Bariatric/Metabolic Surgery Fistula: Diagnosis and Treatment Options
Posted in Lectures on 16 August 2018
Kelvin D. Higa, MD, FACS, FASMBS
Clinical Professor in Surgery, UCSF
Director Bariatric and Minimally Invasive Surgery
Fresno Heart and Surgical Hospital
Over the past two decades, bariatric surgery has become the most effective available treatment for morbid obesity and metabolic syndrome. According to recents publications, the two most commonly performed bariatric operations worldwide are the laparoscopic roux-en-Y gastric bypass and the laparoscopic sleeve gastrectomy.

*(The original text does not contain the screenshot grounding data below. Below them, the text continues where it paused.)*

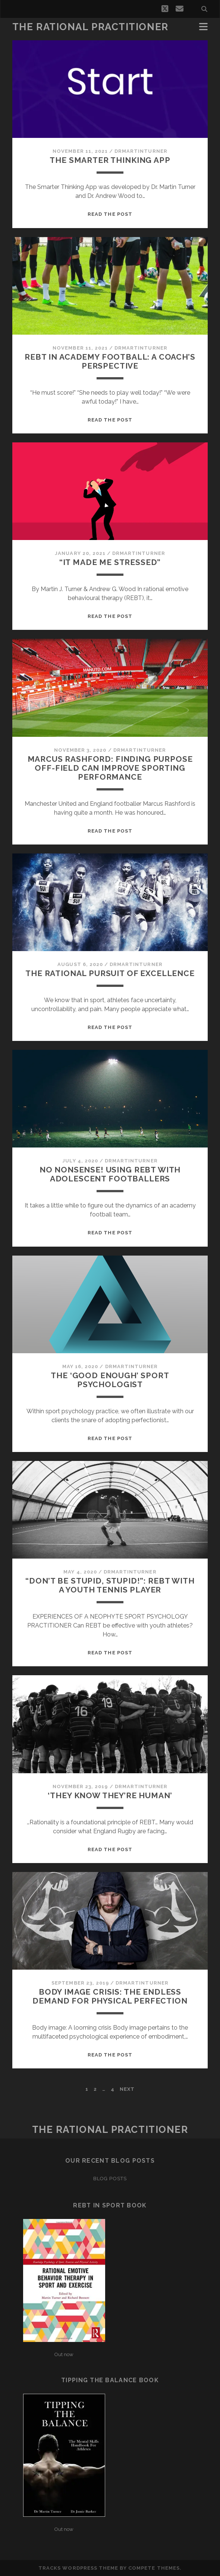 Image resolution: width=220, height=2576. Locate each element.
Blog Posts (109, 2178)
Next (127, 2089)
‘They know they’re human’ (110, 1795)
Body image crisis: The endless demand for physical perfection (109, 1996)
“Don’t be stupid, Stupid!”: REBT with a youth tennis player (109, 1585)
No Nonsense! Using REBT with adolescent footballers (110, 1174)
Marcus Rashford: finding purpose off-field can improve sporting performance (110, 768)
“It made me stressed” (110, 562)
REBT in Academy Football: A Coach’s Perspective (110, 361)
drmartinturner (140, 151)
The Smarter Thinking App (110, 160)
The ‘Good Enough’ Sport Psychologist (110, 1380)
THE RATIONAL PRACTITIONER (90, 26)
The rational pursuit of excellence (110, 973)
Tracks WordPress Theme (78, 2568)
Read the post (110, 214) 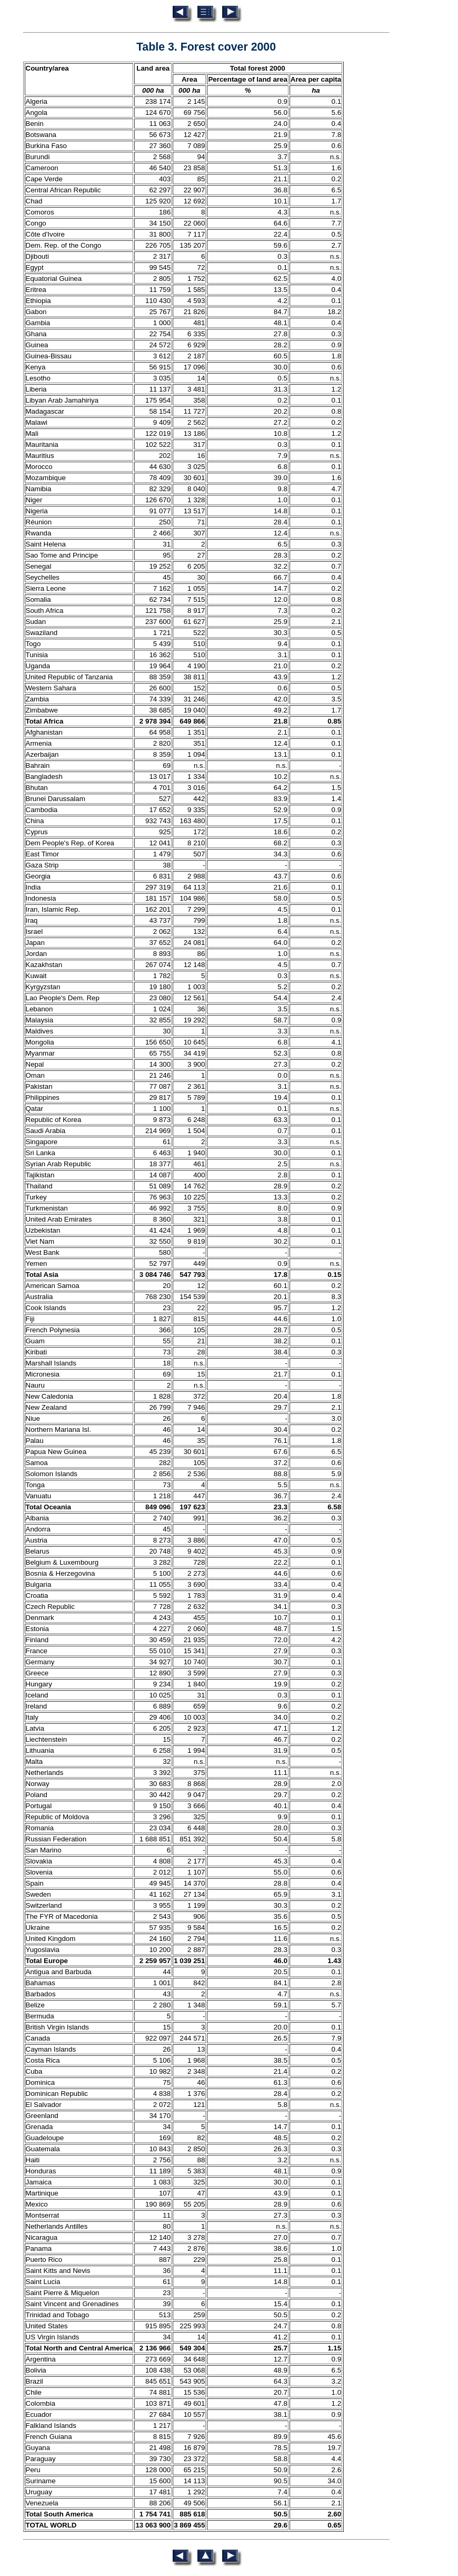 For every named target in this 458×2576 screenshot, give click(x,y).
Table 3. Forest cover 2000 (206, 47)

Despite the accumulation of vast collective experience by the community of bariatric surgeons, a constant challenge facing these surgeons remains the management of the complications of these operations. The primary major complication reported after a laparoscopic roux-en-Y gastric bypass and a laparoscopic sleeve gastrectomy is leakage, which may appear early or late during the postoperative period. Its management requires a complex, multidisciplinary approach. Treatment modalities generally include various combinations of conservative management, percutaneous drainage, endoscopic interventions, and operative solutions. However, there is no single universal solution for this often hard to manage complication.
In this lecture, Kelvin D. Higa presents different cases of patients undergoing bariatric surgery who have presented with a complication such a fistula throughout its postoperative period and gives a brief summary of the best treatment in each case, how these types of complications should be treated, and the mechanisms available to avoid them.